* [WHAT IS NEEDED]:
Write an exact copy of the entries below that leaves out all pictures.

Saved entries
----

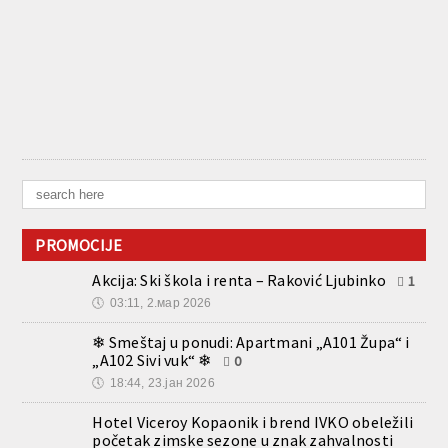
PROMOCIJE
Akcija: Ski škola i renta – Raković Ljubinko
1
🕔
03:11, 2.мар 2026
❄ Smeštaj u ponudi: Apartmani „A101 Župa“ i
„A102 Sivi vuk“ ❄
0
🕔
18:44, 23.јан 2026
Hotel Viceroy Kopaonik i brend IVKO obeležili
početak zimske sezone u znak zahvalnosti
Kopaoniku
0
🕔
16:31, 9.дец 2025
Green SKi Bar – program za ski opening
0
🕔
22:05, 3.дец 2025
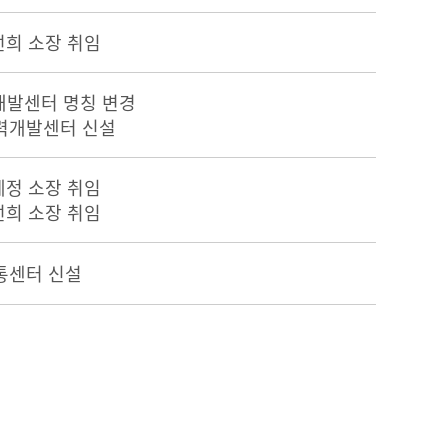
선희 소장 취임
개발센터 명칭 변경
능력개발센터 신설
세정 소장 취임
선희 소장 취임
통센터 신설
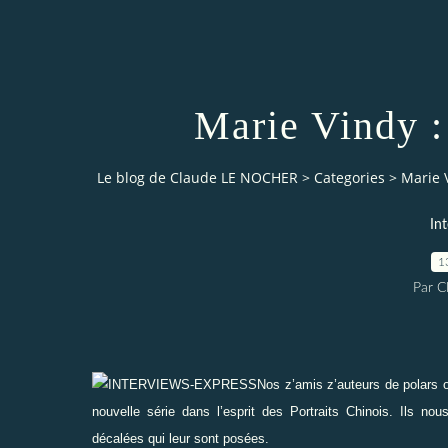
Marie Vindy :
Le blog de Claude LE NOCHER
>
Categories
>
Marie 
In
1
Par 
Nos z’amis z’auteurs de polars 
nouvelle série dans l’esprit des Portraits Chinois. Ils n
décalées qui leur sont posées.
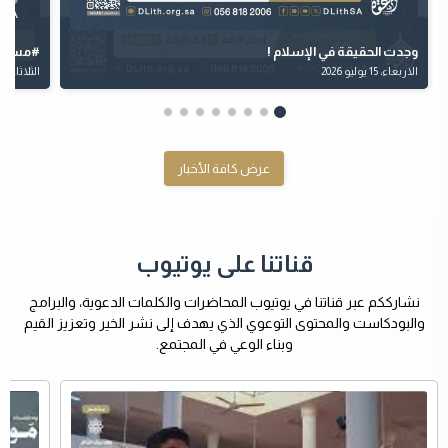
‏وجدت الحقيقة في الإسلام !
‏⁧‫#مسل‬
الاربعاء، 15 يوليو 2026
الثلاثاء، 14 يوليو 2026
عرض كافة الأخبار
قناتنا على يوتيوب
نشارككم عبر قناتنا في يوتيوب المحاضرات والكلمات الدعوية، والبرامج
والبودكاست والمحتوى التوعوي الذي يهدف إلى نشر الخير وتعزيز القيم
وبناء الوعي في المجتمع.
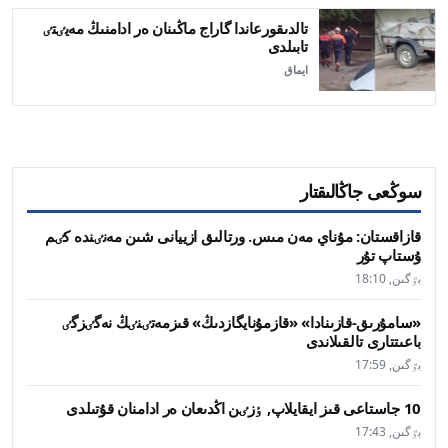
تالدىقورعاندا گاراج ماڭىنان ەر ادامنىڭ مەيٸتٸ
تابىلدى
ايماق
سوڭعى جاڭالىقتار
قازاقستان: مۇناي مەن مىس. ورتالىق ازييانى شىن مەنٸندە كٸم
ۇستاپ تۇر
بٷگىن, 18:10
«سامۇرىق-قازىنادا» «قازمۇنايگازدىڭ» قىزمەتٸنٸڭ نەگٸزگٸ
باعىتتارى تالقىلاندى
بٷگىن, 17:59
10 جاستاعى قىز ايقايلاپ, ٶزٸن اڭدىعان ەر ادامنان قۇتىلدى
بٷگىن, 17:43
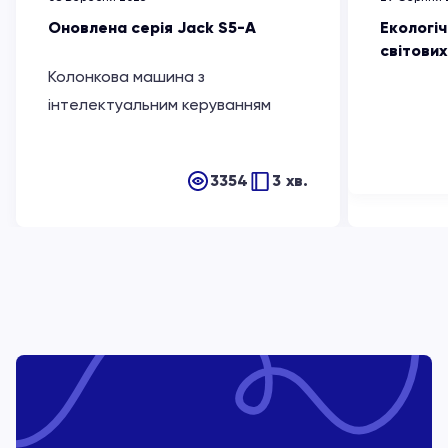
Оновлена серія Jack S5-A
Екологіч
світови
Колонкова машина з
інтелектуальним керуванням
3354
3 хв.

----

* [RESPONSE]:
PROMOCIJE
Akcija: Ski škola i renta – Raković Ljubinko
1
🕔
03:11, 2.мар 2026
❄ Smeštaj u ponudi: Apartmani „A101 Župa“ i
„A102 Sivi vuk“ ❄
0
🕔
18:44, 23.јан 2026
Hotel Viceroy Kopaonik i brend IVKO obeležili
početak zimske sezone u znak zahvalnosti
Kopaoniku
0
🕔
16:31, 9.дец 2025
Green SKi Bar – program za ski opening
0
🕔
22:05, 3.дец 2025
선희 소장 취임
개발센터 명칭 변경
능력개발센터 신설
세정 소장 취임
선희 소장 취임
통센터 신설
Marie Vindy :
Le blog de Claude LE NOCHER
>
Categories
>
Marie 
In
1
Par 
Nos z’amis z’auteurs de polars 
nouvelle série dans l’esprit des Portraits Chinois. Ils n
décalées qui leur sont posées.
‏وجدت الحقيقة في الإسلام !
‏⁧‫#مسل‬
الاربعاء، 15 يوليو 2026
الثلاثاء، 14 يوليو 2026
عرض كافة الأخبار
قناتنا على يوتيوب
نشارككم عبر قناتنا في يوتيوب المحاضرات والكلمات الدعوية، والبرامج
والبودكاست والمحتوى التوعوي الذي يهدف إلى نشر الخير وتعزيز القيم
وبناء الوعي في المجتمع.
تالدىقورعاندا گاراج ماڭىنان ەر ادامنىڭ مەيٸتٸ
تابىلدى
ايماق
سوڭعى جاڭالىقتار
قازاقستان: مۇناي مەن مىس. ورتالىق ازييانى شىن مەنٸندە كٸم
ۇستاپ تۇر
بٷگىن, 18:10
«سامۇرىق-قازىنادا» «قازمۇنايگازدىڭ» قىزمەتٸنٸڭ نەگٸزگٸ
باعىتتارى تالقىلاندى
بٷگىن, 17:59
10 جاستاعى قىز ايقايلاپ, ٶزٸن اڭدىعان ەر ادامنان قۇتىلدى
بٷگىن, 17:43
Оновлена серія Jack S5-A
Екологіч
світови
Колонкова машина з
інтелектуальним керуванням
3354
3 хв.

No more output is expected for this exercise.